С приходом весны на улицах и площадях города появились огороды, на которых стали выращивать культуры с большим содержанием витаминов. Особенно мне запомнилась редиска. Я не помню, пробовал я ее до войны или же нет, но как следует я с ней познакомился в 1942 году благодаря Ленинградским блокадным огородам. Огородов мы не сажали, но мать с тетей Марусей где-то доставали редиску и заставляли нас с сестрой ее есть. Усиленно нас поили хвойным отваром. Редиску мы ели, конечно же, с удовольствием, а вот отвар вызывал у меня, например, отвращение. Вид и вкус этого пойла я помню до сих пор, как и вкус травяных лепешек, жаренных на олифе.

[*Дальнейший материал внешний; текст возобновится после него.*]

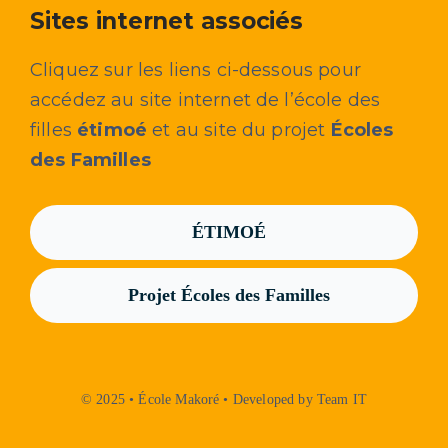
Sites internet associés
Cliquez sur les liens ci-dessous pour
accédez au site internet de l’école des
filles
étimoé
et au site du projet
Écoles
des Familles
ÉTIMOÉ
Projet Écoles des Familles
© 2025 • École Makoré • Developed by Team IT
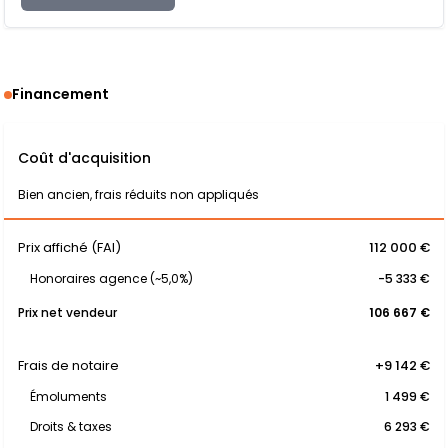
Financement
Coût d'acquisition
Bien ancien, frais réduits non appliqués
Prix affiché (FAI)
112 000 €
Honoraires agence (~5,0%)
-5 333 €
Prix net vendeur
106 667 €
Frais de notaire
+9 142 €
Émoluments
1 499 €
Droits & taxes
6 293 €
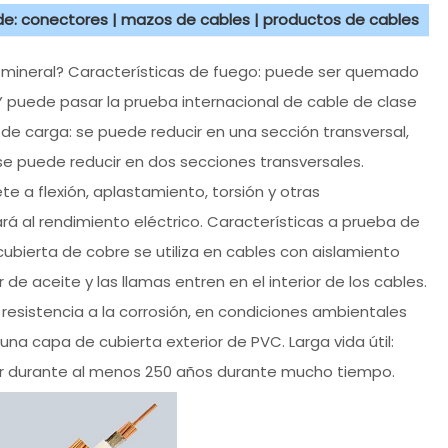
 de: conectores | mazos de cables | productos de cables
to mineral? Características de fuego: puede ser quemado
 Y puede pasar la prueba internacional de cable de clase
de carga: se puede reducir en una sección transversal,
e puede reducir en dos secciones transversales.
 a flexión, aplastamiento, torsión y otras
rá al rendimiento eléctrico. Características a prueba de
cubierta de cobre se utiliza en cables con aislamiento
de aceite y las llamas entren en el interior de los cables.
a resistencia a la corrosión, en condiciones ambientales
una capa de cubierta exterior de PVC. Larga vida útil:
r durante al menos 250 años durante mucho tiempo.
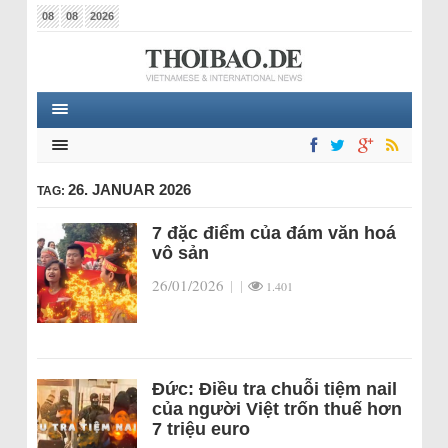
08
08
2026
26. JANUAR 2026
TAG:
7 đặc điểm của đám văn hoá
vô sản
26/01/2026
|
|
1.401
Đức: Điều tra chuỗi tiệm nail
của người Việt trốn thuế hơn
7 triệu euro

За зиму 1941–1942 года мы настолько ослабли, что ни прибавка хлеба, ни весеннее солнце, ни витамины, изредка попадавшие на наш стол, ни хвойные отвары нам уже не помогали, и наше здоровье нисколько не улучшалось. Особенно плохо чувствовала себя наша мама. Она уже из-за водянки передвигалась с большим трудом. Спасти нас могло только усиленное питание, но необходимых продуктов в нужном количестве взять было негде и не на что. Их можно было достать только за пределами блокадного города. Тетя Маруся начала уговаривать нашу матушку эвакуироваться из города на большую землю еще с зимы, когда открылась через Ладогу так называемая «Дорога жизни», но мать и слушать не хотела об этом, мотивируя это тем, что Коля (наш отец) воюет здесь, и мы должны быть рядом с ним. Тогда тетя Маруся обратилась в какую-то организацию, ведающую эвакуацией населения, и нас эвакуировали помимо воли нашей матушки, насильно. В июне месяце 1942 года нам сообщили, когда мы будем выезжать, и к этой дате мы были уже готовы. В день отъезда нашли где-то двух мужиков, которые согласились помочь нам добраться до Финляндского вокзала. Денег на оплату у нас не было, и поэтому за их труд они согласились взять у нас перину. С Лесного проспекта до вокзала добирались на трамвае. Основные пожитки несли нанятые нами мужчины, а мы что полегче. Мне, помню, доверили стеклянный графин, поставленный в сетку. Сетка была длинная, а я ростиком маленький, и этот графин у меня волочился почти по земле. При посадке в трамвай на Лесном проспекте графин ударился о трамвайную подножку, разбился, и дальше я поехал налегке, с пустой авоськой.